Connecticut Trust For Historic Preservation

Testimony on Raised Bills SB 330 - An Act Concerning Demolition Permits

PLANNING AND DEVELOPMENT COMMITTEE

Public Hearing March 4, 2016

Testimony on Raised Bills SB 330 - An Act Concerning Demolition Permits

Senator Osten, Representative Miller & Members of the Planning and Development Committee:

The Connecticut Trust for Historic Preservation supports this proposed enhancement to enabling statute (C.G.S. 29-406, Chapter 549, Title 29) that allows Connecticut municipalities to enact ordinances that impose a waiting period before issuing a demolition permit for buildings more than fifty years old.
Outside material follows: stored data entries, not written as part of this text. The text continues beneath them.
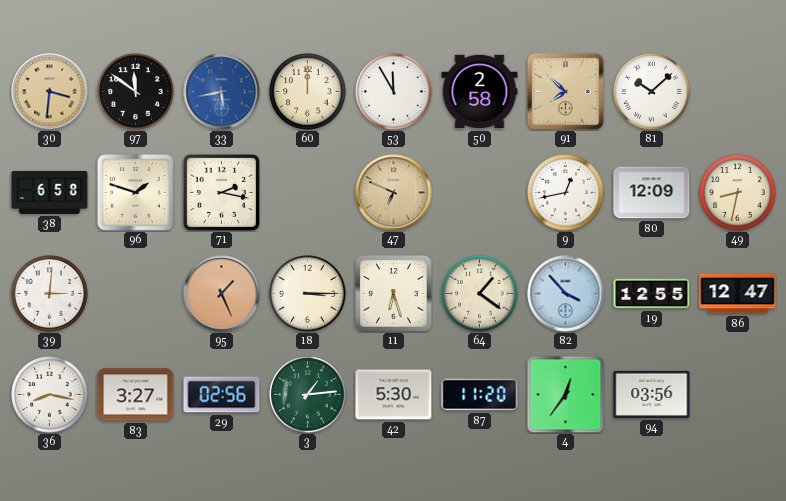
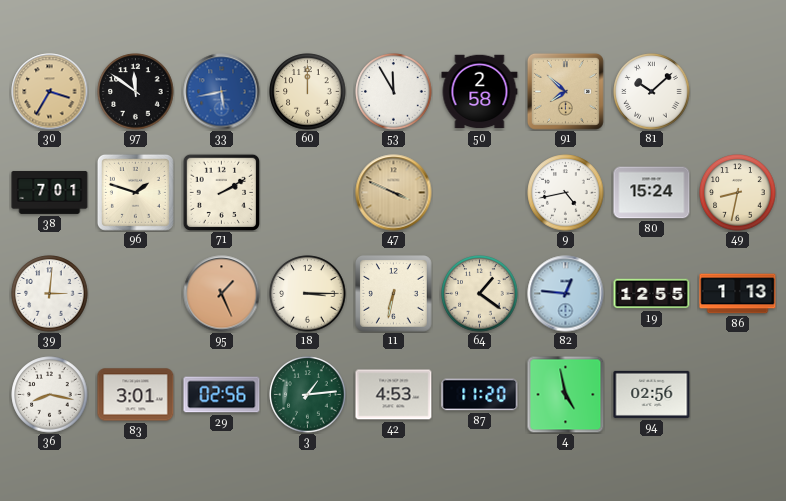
30: 3:31 -> 3:35
38: 6:58 -> 7:01
71: 2:17 -> 2:10
47: 6:49 -> 3:49
9: 12:43 -> 4:43
80: 12:09 -> 15:24
11: 6:27 -> 6:32
82: 3:53 -> 12:46
86: 12:47 -> 1:13
83: 3:27 -> 3:01
42: 5:30 -> 4:53
4: 12:36 -> 4:58
94: 03:56 -> 02:56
The proposed amendment addresses an unfortunate trend of interior demolition permitted in the name of site remediation and asbestos abatement that renders a structure too damaged or compromised to re-market, transfer, or sell to a party intent on rehabilitation and reinvestment rather than demolition. This proposed change would allow such remediation to proceed only upon issuance of a demolition permit at the end of the authorized delay period.

Since the General Assembly’s passage of the original demolition delay enabling legislation in 1983, (a list of municipalities that have since adopted demolition delays follows below), this enabling statute has given new opportunity to numerous historic structures across Connecticut. The proposed change further strengthens the opportunities for reuse and reinvestment in Connecticut’s historic properties.

The Connecticut Trust would like to recommend additional modifications to this statute to further address these goals.

Section (a): It should be a condition of application for a demolition permit that 1) the reason for demolition be cited and 2) there be an indication of complete or partial demolition, with a definition of the part of the structure to be demolished.

These changes will assist municipal officials and the general public to more immediately understand and assess the scope of the proposed demolition and the structural issues prompting such action.

Section (b): Applications for a demolition permit under this statute should have a statewide public notice requirement. This should take the form of notification to a central source, such as the State Historic Preservation Office (SHPO).

While local municipalities have adopted public notice requirements that are appropriate to their respective communities, efforts to undertake a “save” for these structures often requires resources and expertise from outside the municipality itself. A centralized database of demolition permit applications informed by a statewide public notice requirement would more efficiently direct appropriate expertise from public agencies such as SHPO as well as private organizations such as the Connecticut Trust.

Additionally, such a database would allow this legislature and state agencies to understand the annual volume of such requests and further inform statutory, programmatic and funding responses to this continued threat to Connecticut’s built heritage.

Section (c): This section should additionally prohibit the requirement imposed by some municipalities that public utilities intentionally be terminated prior to accepting an application for demolition.

Such requirements undercut the intention of a demolition delay, typically accelerate building deterioration, and further handicaps opportunities for building reuse and reinvestment.

Thank you for considering this testimony. We further support the testimony offered on behalf of Connecticut Preservation Action, our partner in advancing historic preservation as an economic and community revitalization tool in Connecticut.